Action item:
When a record contains an image, skip the image and retype the rest of that record exactly.

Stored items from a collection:
____

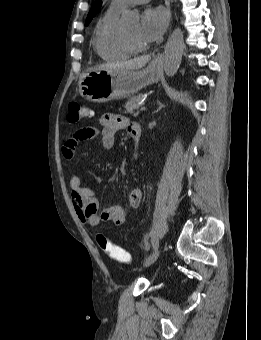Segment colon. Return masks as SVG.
<instances>
[{
  "label": "colon",
  "instance_id": "1",
  "mask_svg": "<svg viewBox=\"0 0 261 340\" xmlns=\"http://www.w3.org/2000/svg\"><path fill=\"white\" fill-rule=\"evenodd\" d=\"M91 116V110L83 104L71 102L68 106L67 120L70 123H78ZM96 242L100 249L110 258L124 264H129L131 255L122 247L112 243L104 234H96Z\"/></svg>",
  "mask_w": 261,
  "mask_h": 340
}]
</instances>
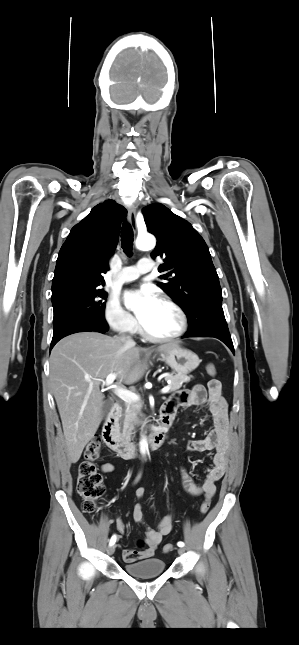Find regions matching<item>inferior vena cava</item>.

____

Answer to the exercise:
Segment colon. Return masks as SVG.
<instances>
[{
  "label": "colon",
  "instance_id": "1",
  "mask_svg": "<svg viewBox=\"0 0 261 340\" xmlns=\"http://www.w3.org/2000/svg\"><path fill=\"white\" fill-rule=\"evenodd\" d=\"M91 116V110L83 104L71 102L68 106L67 120L70 123H78ZM96 242L100 249L110 258L124 264H129L131 255L122 247L112 243L104 234H96Z\"/></svg>",
  "mask_w": 261,
  "mask_h": 340
}]
</instances>
Find regions matching<item>inferior vena cava</item>.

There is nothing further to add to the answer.